Page MenuHomeSoftware Heritage

elastic-workers: Let the loader some time to finish gracefully
Changes PlannedPublic

Authored by ardumont on May 10 2022, 6:55 PM.

Diff Detail

Repository
rDSNIP Code snippets
Branch
master
Lint
No Linters Available
Unit
No Unit Test Coverage
Build Status
Buildable 29270
Build 45761: arc lint + arc unit

Event Timeline

What component is providing the health http endpoint in the pod?

Would it be possible to set the health check to use a celery remote control command (e.g. celery -A swh.scheduler.celery_backend.config.app inspect -d $worker_celery_name active_queues) instead?

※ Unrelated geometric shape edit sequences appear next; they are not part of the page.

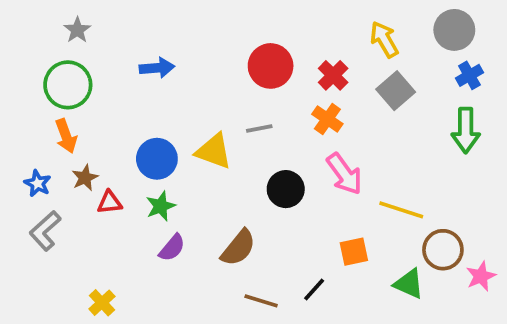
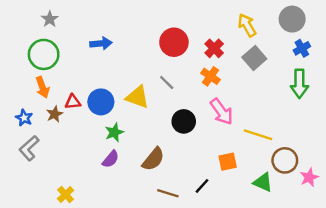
gray line: (259, 128) -> (167, 82), turned 56
red triangle: (110, 202) -> (73, 102), moved
green star: (161, 206) -> (114, 132), moved

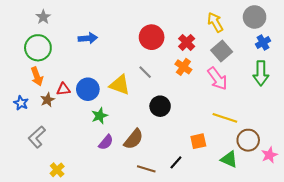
pink arrow: (221, 112) -> (217, 79), moved
gray L-shape: (29, 148) -> (37, 137), moved
purple semicircle: (111, 159) -> (106, 142), moved

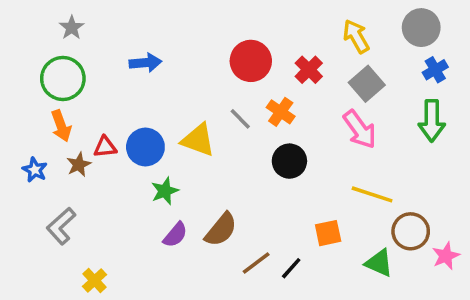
orange cross: (183, 67) -> (281, 112), moved
black circle: (160, 106) -> (289, 161), moved
brown line: (146, 169) -> (256, 263), moved, turned -54

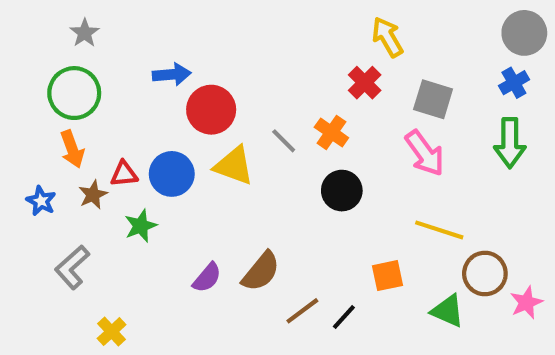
gray circle: (421, 28) -> (524, 33), moved
yellow arrow: (356, 36) -> (387, 37), moved
red circle: (251, 61) -> (211, 110), moved
gray square: (367, 84) -> (433, 99), turned -32
green star: (165, 191) -> (141, 226), moved

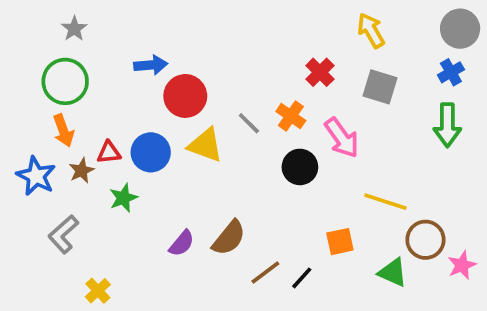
yellow arrow: (387, 37) -> (371, 30), moved
pink arrow: (425, 153) -> (342, 138), moved
blue star: (41, 201) -> (36, 176), size x1.5

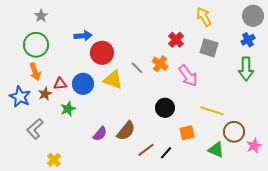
black circle: (300, 167) -> (165, 108), moved

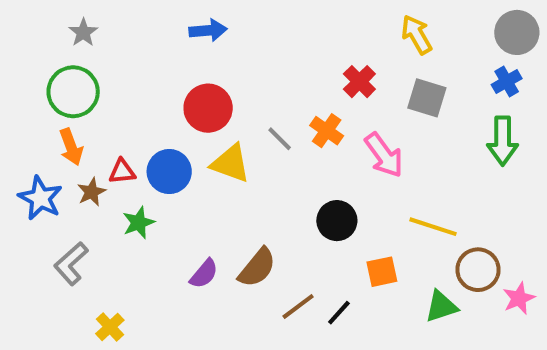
blue arrow: (83, 36) -> (208, 30), moved
green triangle: (216, 150) -> (441, 306), turned -42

As for worker termination, I guess it would also make sense to use a custom command which 1/ cancels the active queues (using celery control cancel_consumer $queue); 2/ monitors the active tasks (using celery inspect active, in a loop); 3/ forcefully terminates them after a given timeout

(basically, the liveness probe could do what our current swh-worker-ping-restart script does: call swh scheduler celery-monitor --pattern "$celery_name" ping-workers a couple of times. We just need to figure out how to generate the $celery_name value consistently between the entrypoint and the liveness probe)

What component is providing the health http endpoint in the pod?

That'd be the container probe [1] declaration. In my diff, that's the livenessProbe
declaration. The node agent ('kubelet' running on all nodes) is the one triggering that
check (http here).

[1] https://kubernetes.io/docs/concepts/workloads/pods/pod-lifecycle/#container-probes

Would it be possible to set the health check to use a celery remote control command
(e.g. `celery -A swh.scheduler.celery_backend.config.app inspect -d
$worker_celery_name active_queues`) instead?

From the doc linked, it seems to be possible through the exec declaration part
(instead of httpGet).

As for worker termination, I guess it would also make sense to use a custom command
which 1/ cancels the active queues (using celery control cancel_consumer $queue); 2/
monitors the active tasks (using celery inspect active, in a loop); 3/ forcefully
terminates them after a given timeout

I'm not totally clear on that bit yet (especially regarding impacts on other consumers).
For the 3/ part though, I opened a task a while back for shortening in some ways the
loading [2]. That sounds like something that can be done independently from this though
(as it may be a somewhat heavy endeavor).

[2] T3640

(basically, the liveness probe could do what our current swh-worker-ping-restart
script does: call swh scheduler celery-monitor --pattern "$celery_name" ping-workers
a couple of times. We just need to figure out how to generate the $celery_name value
consistently between the entrypoint and the liveness probe)

Interesting, thx.

I expect that the clean celery worker termination command would also be useful for the current prod setup

In any case, my current implementation is not working ¯\_(ツ)_/¯.
That fails the restart of the pods somehow (segregating out that commit and everyting gets back to normal).